God and God’s country have been inextricably intertwined throughout our history. Yet the present Obama administration and his supporters want to ‘totally transform’ America. What does this mean? Does it mean that we cannot as Harry Golden said, only in America go to a public library – and just for the asking – have made available “the sum total of all of human thought and experience; at no cost whatever?” Does it cease to mean that “America lives in the heart of every man everywhere who wishes to find a region where he will be free to work out his destiny as he chooses?” as expressed in a speech by Woodrow Wilson in Chicago? Does it mean that we live in a country where no longer the “President’s taking off his hat to them ( the common people) not they to him - ” according to Walt Whitman? Does it mean that we all are not Americans,, no Republican, no Democrat, “That their country is greater than party?” a view from James Gillespie Blaine on an Independence Day?

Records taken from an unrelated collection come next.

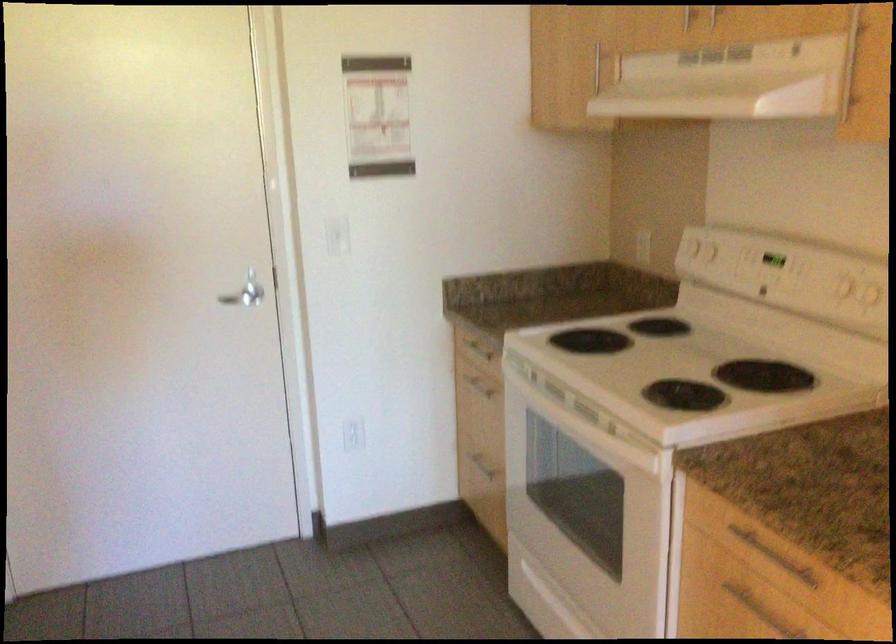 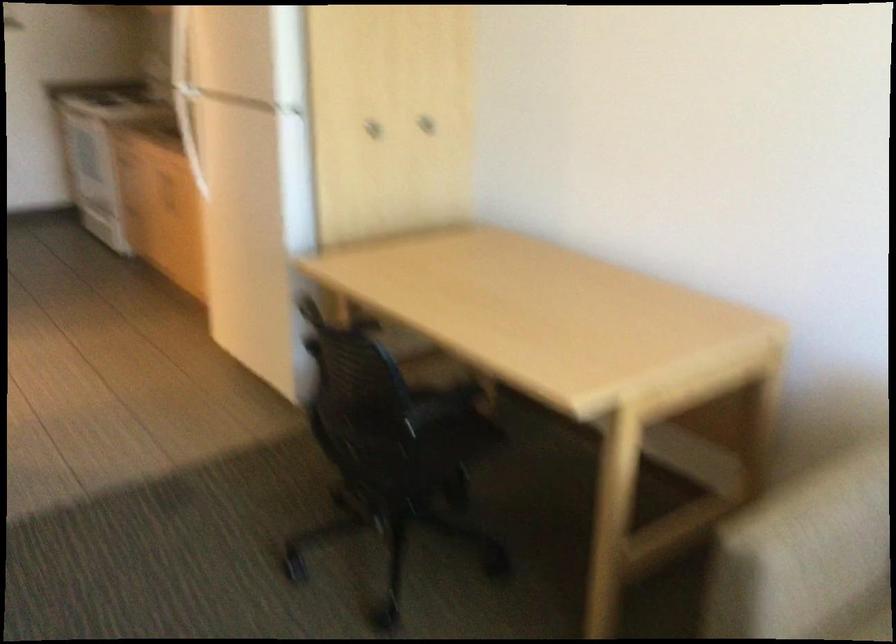 Question: I am providing you with two images of the same scene from different viewpoints. Please identify which objects are invisible in image2.

Choices:
 (A) refrigerator door handle
 (B) cabinet door knob
 (C) drawer handle
 (D) patterned backpack

Answer: (C) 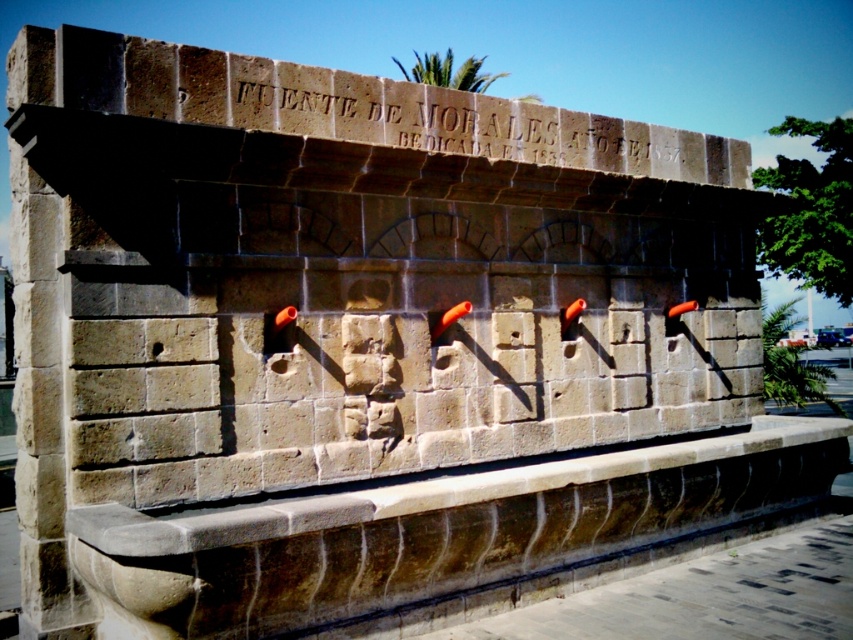 Question: Does smooth stone ledge at center appear under stone inscription at upper center?

Choices:
 (A) yes
 (B) no

Answer: (A)

Question: Which point is closer to the camera?

Choices:
 (A) (439, 140)
 (B) (326, 614)

Answer: (B)

Question: Which object appears closest to the camera in this image?

Choices:
 (A) smooth stone ledge at center
 (B) stone inscription at upper center

Answer: (B)

Question: Does smooth stone ledge at center appear over stone inscription at upper center?

Choices:
 (A) no
 (B) yes

Answer: (A)

Question: From the image, what is the correct spatial relationship of smooth stone ledge at center in relation to stone inscription at upper center?

Choices:
 (A) above
 (B) below

Answer: (B)

Question: Which of the following is the farthest from the observer?

Choices:
 (A) (299, 534)
 (B) (245, 124)

Answer: (B) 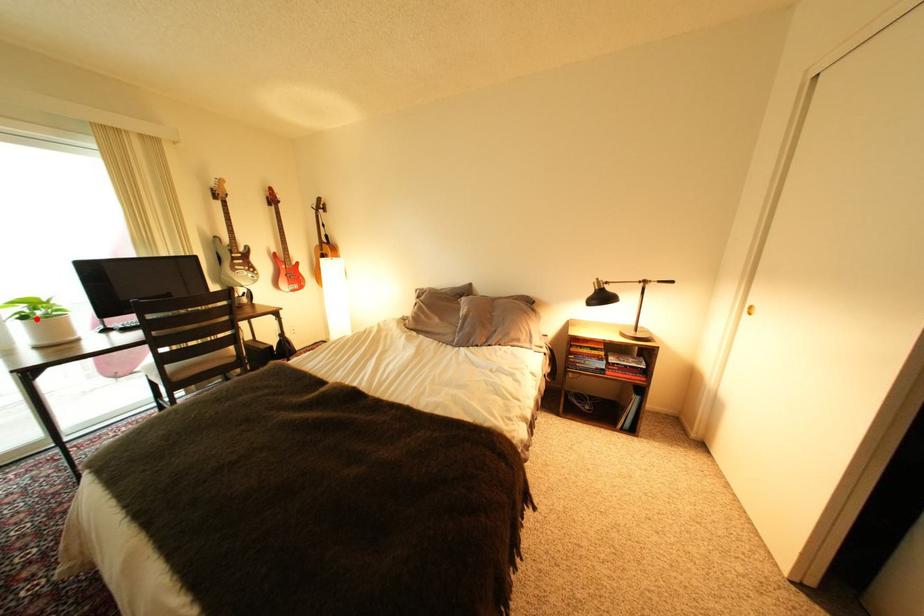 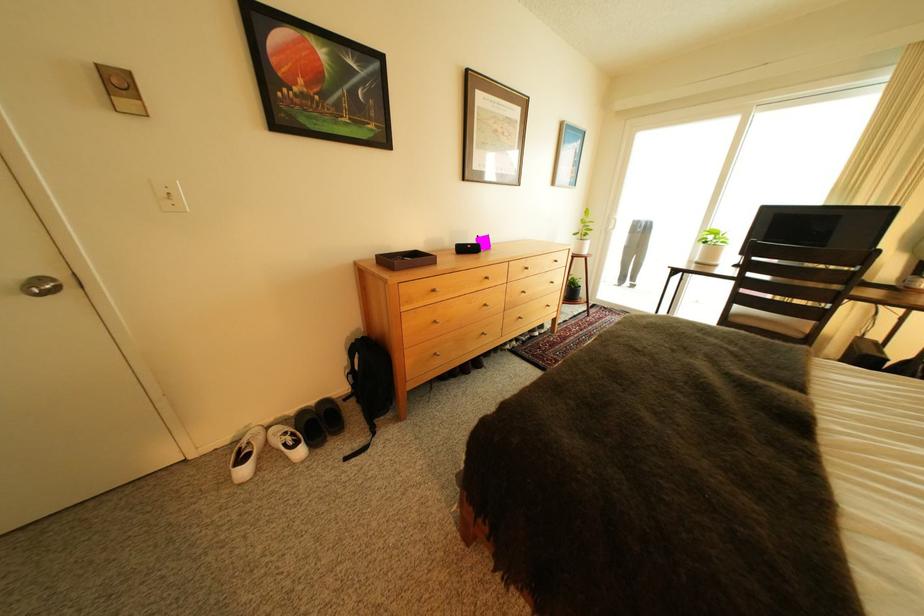 In the second image, find the point that corresponds to the highlighted location in the first image.

(718, 244) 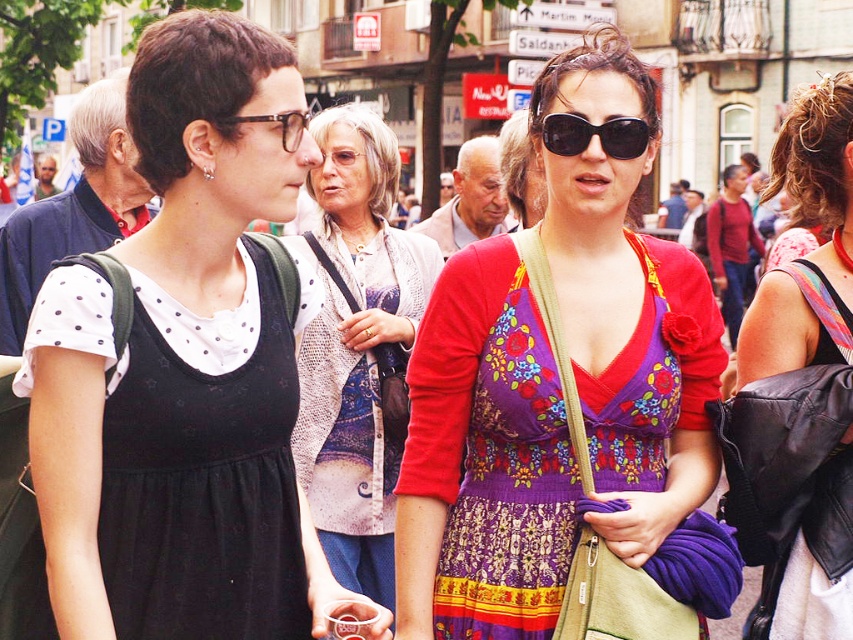 You are a photographer trying to capture a candid shot of the two women in the lively street scene. You want to ensure that the black plastic sunglasses at center are clearly visible in the frame. Based on their position, where should you aim your camera?

The black plastic sunglasses at center are located at coordinates point (595, 134), so you should aim your camera at that specific point to ensure they are clearly visible in the frame.

You are a fashion designer observing the street scene. You need to determine which item is bigger between the printed fabric sweater at center and the matte black glasses at upper center. Which one is larger?

The printed fabric sweater at center is larger in size than the matte black glasses at upper center. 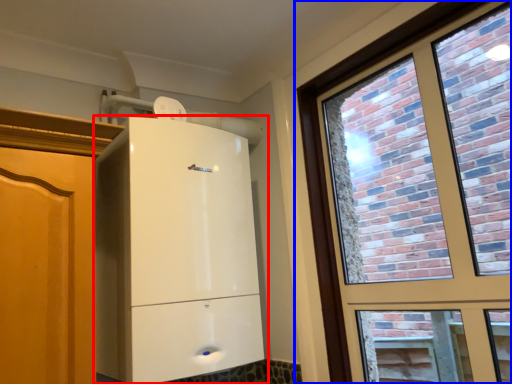 Question: Which object appears farthest to the camera in this image, cupboard (highlighted by a red box) or window (highlighted by a blue box)?

Choices:
 (A) cupboard
 (B) window

Answer: (A) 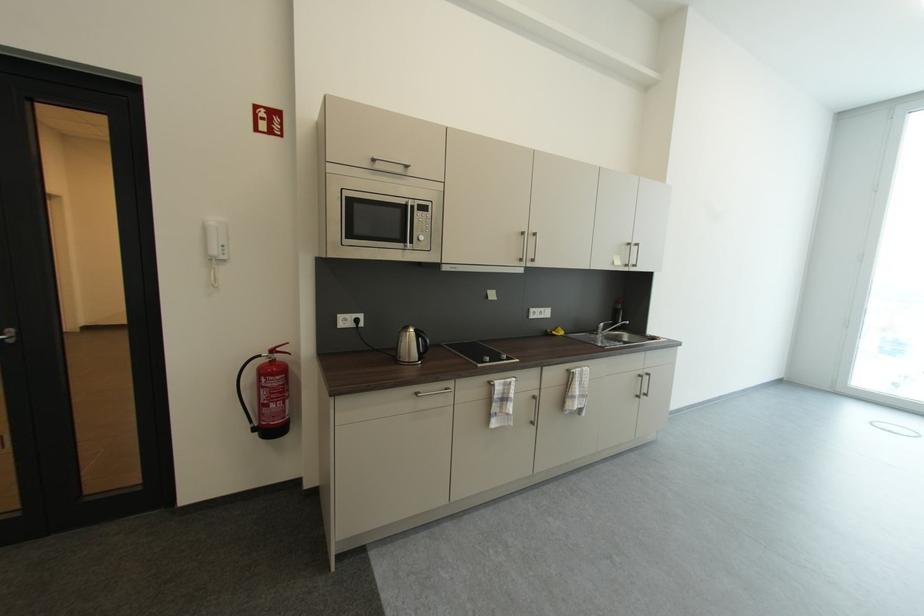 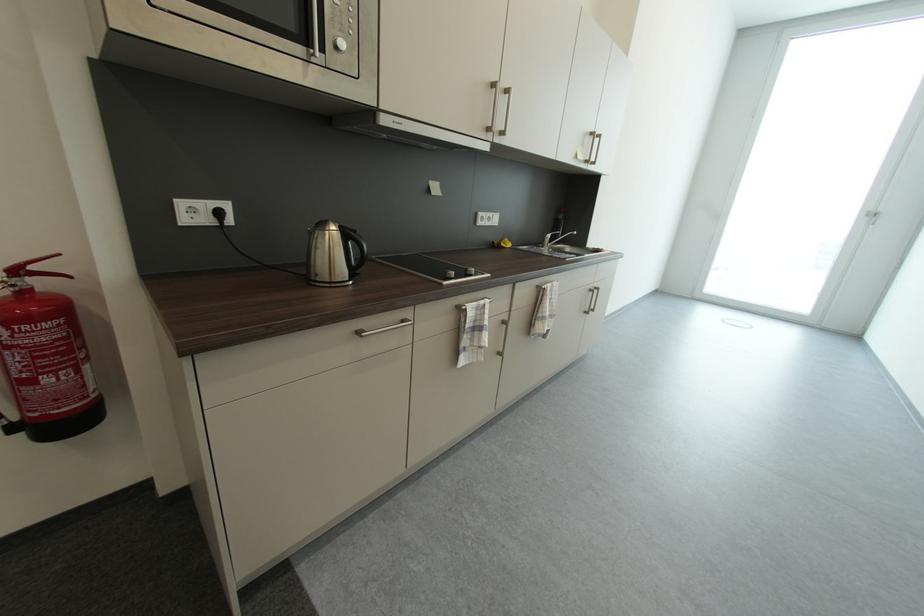 Question: How did the camera likely rotate?

Choices:
 (A) Left
 (B) Right
 (C) Up
 (D) Down

Answer: (B) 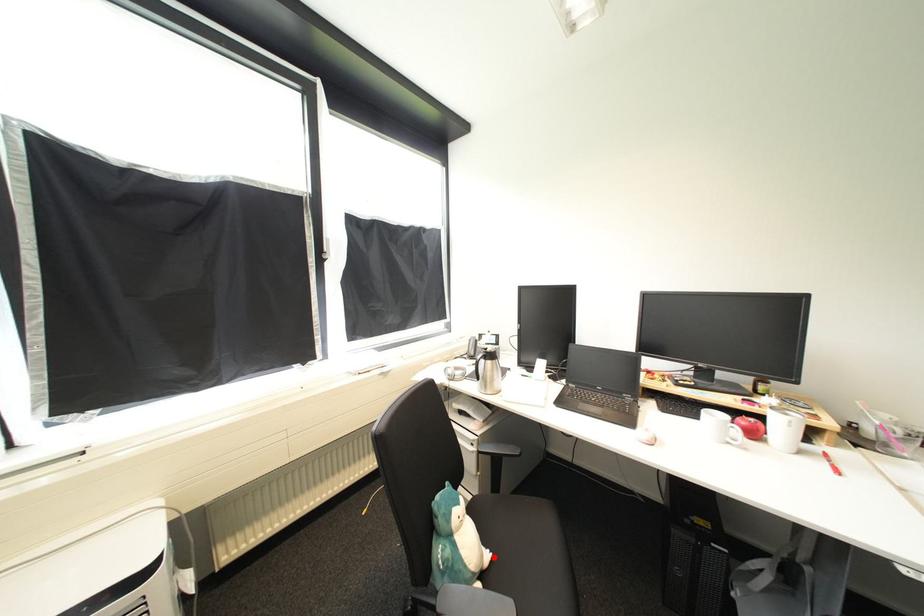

A full-fledged American ( according to Struthers Burt) practices “sober discussion, a deep contemplation.” “Circumstances are forcing him into deep, straight, independent form of thinking. “ “Pseudo-patriotism, Burt says, “may be the last refuge of a scoundrel.” “Real patriotism… will be… the last, and only possible, refuge of the intelligent and far-visioned citizen, but also his sword, his rallying cry, and the emblem of his advance.” America needs full-fledged citizens now.

America is still in the uplifting lines of Henry Van Dyke who called America home, “the blessed Land of Room Enough beyond the ocean bars, / Where the air is full of sunlight and the flag is full of stars. Better yet, let’s let Teddy Roosevelt offer his challenge to a “new nation, based on a mighty continent, of boundless possibilities. No other nation in the world has such resources. NO other nation has ever been so favored. If we dare to rise level to the opportunities offered us, our destiny will be vast beyond the power of imagination. We must master this destiny; and make it our own; and we can thus make it our own only if we, as a vigorous and separate nation, develop a great and wonderful nationality, distinctively different from any other nationality, of either the present or the past. For such a nation all of us can well afford to give up all other allegiances, and high of heart to stand, a mighty and united people, facing a future of glorious promise.”

American, beautiful under God, where Freedom rings with opportunity for all – penned about pledged to by optimists throughout our history. Until now. Can we let the dream die?

Keep the Dream Alive Hold fast to dreams
For if dreams die For when dreams go
Life is a broken-winged bird Life is a barren field
That cannot fly. Frozen with snow.
Langston Hughes
“Dreams”

“I am Christmas carols, … the Golden Rule, … I am America as long ago as I can remember and as far ahead as I can dream.” ( George Mendoza).